Prescribing narcotics for terminally ill patients is risky for doctors, who must weigh the benefits of a drug with the amount of suffering the patient would otherwise endure.

For example, an excessive amount of morphine given to lung cancer patients can lead to respiratory problems. Fearful an overpresciption of narcotics could hasten death, doctors may decide it is better to leave the patient to deal with his illness.
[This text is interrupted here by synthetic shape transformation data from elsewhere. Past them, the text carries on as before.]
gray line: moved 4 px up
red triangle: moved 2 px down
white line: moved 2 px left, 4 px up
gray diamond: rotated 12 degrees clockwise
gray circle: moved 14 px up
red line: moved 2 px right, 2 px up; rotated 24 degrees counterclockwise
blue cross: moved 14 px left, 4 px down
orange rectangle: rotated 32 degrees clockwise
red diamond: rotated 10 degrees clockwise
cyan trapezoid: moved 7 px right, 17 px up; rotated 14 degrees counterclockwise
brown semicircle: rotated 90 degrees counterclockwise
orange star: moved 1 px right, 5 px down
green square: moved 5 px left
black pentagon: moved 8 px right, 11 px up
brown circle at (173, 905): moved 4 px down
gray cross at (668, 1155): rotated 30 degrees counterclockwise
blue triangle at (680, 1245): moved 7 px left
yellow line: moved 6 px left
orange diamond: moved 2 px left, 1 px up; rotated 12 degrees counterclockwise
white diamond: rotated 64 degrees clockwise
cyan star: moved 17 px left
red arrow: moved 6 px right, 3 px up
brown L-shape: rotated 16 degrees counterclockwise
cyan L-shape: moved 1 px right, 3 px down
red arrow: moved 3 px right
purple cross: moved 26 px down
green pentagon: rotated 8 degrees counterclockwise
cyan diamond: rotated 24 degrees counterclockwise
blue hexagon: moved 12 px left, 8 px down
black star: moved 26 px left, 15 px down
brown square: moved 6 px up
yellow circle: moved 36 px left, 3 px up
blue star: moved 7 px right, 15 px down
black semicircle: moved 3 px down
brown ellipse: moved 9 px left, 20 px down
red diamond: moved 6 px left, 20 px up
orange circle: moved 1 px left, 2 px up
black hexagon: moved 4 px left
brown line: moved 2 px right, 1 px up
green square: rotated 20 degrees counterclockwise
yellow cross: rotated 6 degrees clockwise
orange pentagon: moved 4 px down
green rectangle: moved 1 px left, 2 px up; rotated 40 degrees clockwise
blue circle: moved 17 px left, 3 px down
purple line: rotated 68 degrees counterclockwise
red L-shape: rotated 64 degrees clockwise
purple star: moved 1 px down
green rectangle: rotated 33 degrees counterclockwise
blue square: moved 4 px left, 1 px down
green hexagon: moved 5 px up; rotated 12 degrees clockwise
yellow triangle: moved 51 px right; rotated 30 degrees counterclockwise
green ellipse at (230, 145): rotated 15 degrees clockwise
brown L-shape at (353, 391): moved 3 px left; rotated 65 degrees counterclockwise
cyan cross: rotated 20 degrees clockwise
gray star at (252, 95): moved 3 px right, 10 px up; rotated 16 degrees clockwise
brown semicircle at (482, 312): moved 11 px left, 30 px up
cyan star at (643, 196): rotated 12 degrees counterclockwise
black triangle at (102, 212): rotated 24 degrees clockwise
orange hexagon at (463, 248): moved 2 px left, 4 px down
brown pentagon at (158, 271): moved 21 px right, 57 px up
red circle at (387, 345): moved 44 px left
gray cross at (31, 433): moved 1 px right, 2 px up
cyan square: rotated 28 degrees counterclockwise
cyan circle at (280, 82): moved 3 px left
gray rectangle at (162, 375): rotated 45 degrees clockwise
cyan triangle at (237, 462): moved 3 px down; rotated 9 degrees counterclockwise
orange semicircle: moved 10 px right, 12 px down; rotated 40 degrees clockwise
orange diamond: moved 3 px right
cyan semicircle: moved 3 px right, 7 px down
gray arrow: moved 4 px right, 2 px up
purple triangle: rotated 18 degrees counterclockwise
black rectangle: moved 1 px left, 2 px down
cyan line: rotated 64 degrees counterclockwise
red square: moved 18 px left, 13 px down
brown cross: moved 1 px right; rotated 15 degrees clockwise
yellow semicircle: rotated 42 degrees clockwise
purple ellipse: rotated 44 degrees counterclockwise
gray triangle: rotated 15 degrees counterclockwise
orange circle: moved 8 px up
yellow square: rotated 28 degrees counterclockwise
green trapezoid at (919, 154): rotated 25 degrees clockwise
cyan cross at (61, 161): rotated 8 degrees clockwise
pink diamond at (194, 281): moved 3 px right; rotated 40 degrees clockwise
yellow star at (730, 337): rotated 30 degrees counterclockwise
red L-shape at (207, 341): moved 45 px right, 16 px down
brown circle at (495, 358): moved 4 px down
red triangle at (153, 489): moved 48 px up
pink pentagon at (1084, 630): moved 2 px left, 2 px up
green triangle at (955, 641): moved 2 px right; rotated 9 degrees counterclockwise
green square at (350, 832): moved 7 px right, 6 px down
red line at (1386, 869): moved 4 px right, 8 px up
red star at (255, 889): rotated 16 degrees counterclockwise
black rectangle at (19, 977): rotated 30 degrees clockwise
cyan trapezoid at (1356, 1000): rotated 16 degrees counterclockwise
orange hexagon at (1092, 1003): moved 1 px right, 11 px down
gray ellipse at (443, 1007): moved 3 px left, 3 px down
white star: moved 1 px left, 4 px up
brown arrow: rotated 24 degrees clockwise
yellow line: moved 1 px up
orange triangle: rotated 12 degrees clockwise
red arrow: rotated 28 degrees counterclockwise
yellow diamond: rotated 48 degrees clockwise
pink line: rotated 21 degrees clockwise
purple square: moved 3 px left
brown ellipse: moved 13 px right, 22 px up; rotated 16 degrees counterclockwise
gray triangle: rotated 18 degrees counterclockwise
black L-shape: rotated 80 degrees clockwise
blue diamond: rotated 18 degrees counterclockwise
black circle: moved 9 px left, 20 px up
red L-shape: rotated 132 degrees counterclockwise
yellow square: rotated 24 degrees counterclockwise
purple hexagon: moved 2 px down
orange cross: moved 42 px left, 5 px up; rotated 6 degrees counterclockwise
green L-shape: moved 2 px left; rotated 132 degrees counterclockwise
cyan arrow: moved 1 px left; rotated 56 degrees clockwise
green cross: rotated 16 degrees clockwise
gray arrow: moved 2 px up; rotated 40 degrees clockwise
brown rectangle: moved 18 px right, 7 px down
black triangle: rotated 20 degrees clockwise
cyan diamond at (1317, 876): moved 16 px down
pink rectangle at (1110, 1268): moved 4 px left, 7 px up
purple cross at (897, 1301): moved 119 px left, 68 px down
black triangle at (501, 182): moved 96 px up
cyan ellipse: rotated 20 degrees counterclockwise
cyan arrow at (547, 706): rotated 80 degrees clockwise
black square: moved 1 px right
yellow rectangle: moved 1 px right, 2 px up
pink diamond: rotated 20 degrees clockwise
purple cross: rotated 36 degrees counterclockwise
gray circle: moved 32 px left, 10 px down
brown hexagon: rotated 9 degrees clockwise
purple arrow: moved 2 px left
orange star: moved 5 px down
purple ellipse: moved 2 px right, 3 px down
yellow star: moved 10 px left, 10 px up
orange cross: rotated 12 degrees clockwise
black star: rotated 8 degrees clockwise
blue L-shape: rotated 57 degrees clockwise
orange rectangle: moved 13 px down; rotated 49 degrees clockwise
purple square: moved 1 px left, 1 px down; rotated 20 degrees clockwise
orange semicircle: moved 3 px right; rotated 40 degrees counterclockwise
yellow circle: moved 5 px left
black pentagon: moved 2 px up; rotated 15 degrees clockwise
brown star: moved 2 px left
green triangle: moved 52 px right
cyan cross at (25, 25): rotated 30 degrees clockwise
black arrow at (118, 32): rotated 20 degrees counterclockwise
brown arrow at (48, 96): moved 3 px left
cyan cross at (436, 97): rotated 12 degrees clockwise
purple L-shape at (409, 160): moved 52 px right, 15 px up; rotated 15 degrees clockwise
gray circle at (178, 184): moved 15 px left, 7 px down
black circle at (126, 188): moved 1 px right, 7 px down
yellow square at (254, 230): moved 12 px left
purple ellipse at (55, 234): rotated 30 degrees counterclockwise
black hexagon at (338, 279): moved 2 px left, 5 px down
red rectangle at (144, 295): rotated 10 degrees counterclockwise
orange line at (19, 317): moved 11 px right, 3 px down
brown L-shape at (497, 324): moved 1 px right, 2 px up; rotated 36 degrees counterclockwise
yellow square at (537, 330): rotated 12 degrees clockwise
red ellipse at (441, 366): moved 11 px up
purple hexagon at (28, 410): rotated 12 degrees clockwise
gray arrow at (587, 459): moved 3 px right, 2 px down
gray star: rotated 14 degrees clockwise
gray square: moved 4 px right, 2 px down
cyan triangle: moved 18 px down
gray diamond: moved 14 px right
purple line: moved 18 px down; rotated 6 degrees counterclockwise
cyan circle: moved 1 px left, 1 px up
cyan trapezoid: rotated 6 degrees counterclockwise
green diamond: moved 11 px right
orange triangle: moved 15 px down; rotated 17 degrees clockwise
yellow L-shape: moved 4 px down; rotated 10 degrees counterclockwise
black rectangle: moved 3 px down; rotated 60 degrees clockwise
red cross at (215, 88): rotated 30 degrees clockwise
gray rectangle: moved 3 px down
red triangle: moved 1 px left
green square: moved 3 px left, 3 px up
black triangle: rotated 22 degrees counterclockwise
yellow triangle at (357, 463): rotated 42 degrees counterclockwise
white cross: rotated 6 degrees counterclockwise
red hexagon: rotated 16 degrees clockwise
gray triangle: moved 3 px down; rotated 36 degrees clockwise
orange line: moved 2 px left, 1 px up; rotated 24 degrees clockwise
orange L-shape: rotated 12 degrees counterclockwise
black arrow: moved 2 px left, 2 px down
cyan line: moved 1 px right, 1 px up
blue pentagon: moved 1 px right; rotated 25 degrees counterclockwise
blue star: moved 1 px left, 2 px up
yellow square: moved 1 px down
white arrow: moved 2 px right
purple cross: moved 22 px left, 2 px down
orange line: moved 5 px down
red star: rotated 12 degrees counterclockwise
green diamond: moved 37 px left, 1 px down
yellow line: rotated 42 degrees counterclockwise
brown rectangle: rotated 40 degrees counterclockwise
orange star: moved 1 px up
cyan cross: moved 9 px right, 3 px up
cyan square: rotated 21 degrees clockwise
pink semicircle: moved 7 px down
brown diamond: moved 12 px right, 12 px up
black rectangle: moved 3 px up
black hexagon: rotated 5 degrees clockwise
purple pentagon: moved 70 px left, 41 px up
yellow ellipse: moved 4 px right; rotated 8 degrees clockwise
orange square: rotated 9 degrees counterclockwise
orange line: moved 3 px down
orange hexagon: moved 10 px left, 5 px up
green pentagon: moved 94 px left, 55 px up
A study last year found one in four elderly cancer patients in nursing homes received no treatment for daily pain.

However, that trend is starting to change. At least 15 states recently have passed laws ensuring doctors' licenses won't be revoked for prescribing powerful controlled substances like morphine for severe pain.

The organization that accredits hospitals approved standards in August declaring that all patients have a right to proper pain management.

And last month, Oregon's medical board became the first to ever discipline a doctor for undertreating pain. Among the complaints was that the doctor only provided Tylenol for a dying cancer patient's pain.

But some doctors fear that legislation pending in Congress could reverse that progress.

The controversial legislation would formally declare prescribing controlled substances to alleviate pain a legitimate medical decision even if those drugs increase risk of death. Pain experts praise the protection as a crucial step to improve patient care.

But that same bill, the Pain Relief Promotion Act, also enters a minefield, by banning controlled substances for the purpose of physician-assisted suicide. Take strong steps to control pain, the bill says, but don't intentionally hasten death.

Today, assisted suicide is legal in only one state, Oregon. The federal legislation would essentially overturn Oregon's state law. Many in Oregon say Congress should not, as Sen. Ron Wyden, D-Ore., put it, "throw the votes of our citizens in the trash can." The bill's author, Sen. Don Nickles, R-Okla., counters that the issue is no different than Congress intervening if a state legalized heroin.

But the Oregon fight aside, some physicians including those opposed to assisted suicide raise a bigger health concern: That judging whether prescribing decisions are proper or improper could cause a backlash against pain treatment.

The average doctor might say, "I should use less controlled substances," worries pain expert Dr. James Rathmell of the University of Vermont. "That's not what the legislation is intended to do at all, but how do we prevent it?"

One key, Rathmell told a Senate committee this week, is proper training and oversight of the federal officials who would enforce the law.

Lawmakers are struggling with how to ensure that balance. The issue is "one of the most difficult subjects this committee has ever dealt with," said Sen. James Jeffords, R-Vt. A version of the bill has passe a key House committee, but Jeffords' Senate health committee is unlikely to have time to vote on the issue this year.

Regardless, the controversy is raising public awareness of proper pain treatment.

For the vast majority of terminally ill patients, pain can be controlled.

"I would plead for better pain control," Rathmell advised. "Focus their physician's attention on pain being the issue, not preservation of life."

Specialists like Rathmell can advise doctors without extensive training in pain treatment. As for that other excuse doctors sometimes use that narcotics are addictive, research shows that's not a big issue when treating intractable pain, especially if someone is weeks or months from death.

Rathmell recalled his lung cancer patient: "To see a peaceful death, which is what we're all looking for it would be a shame not to have helped with that when we know we could."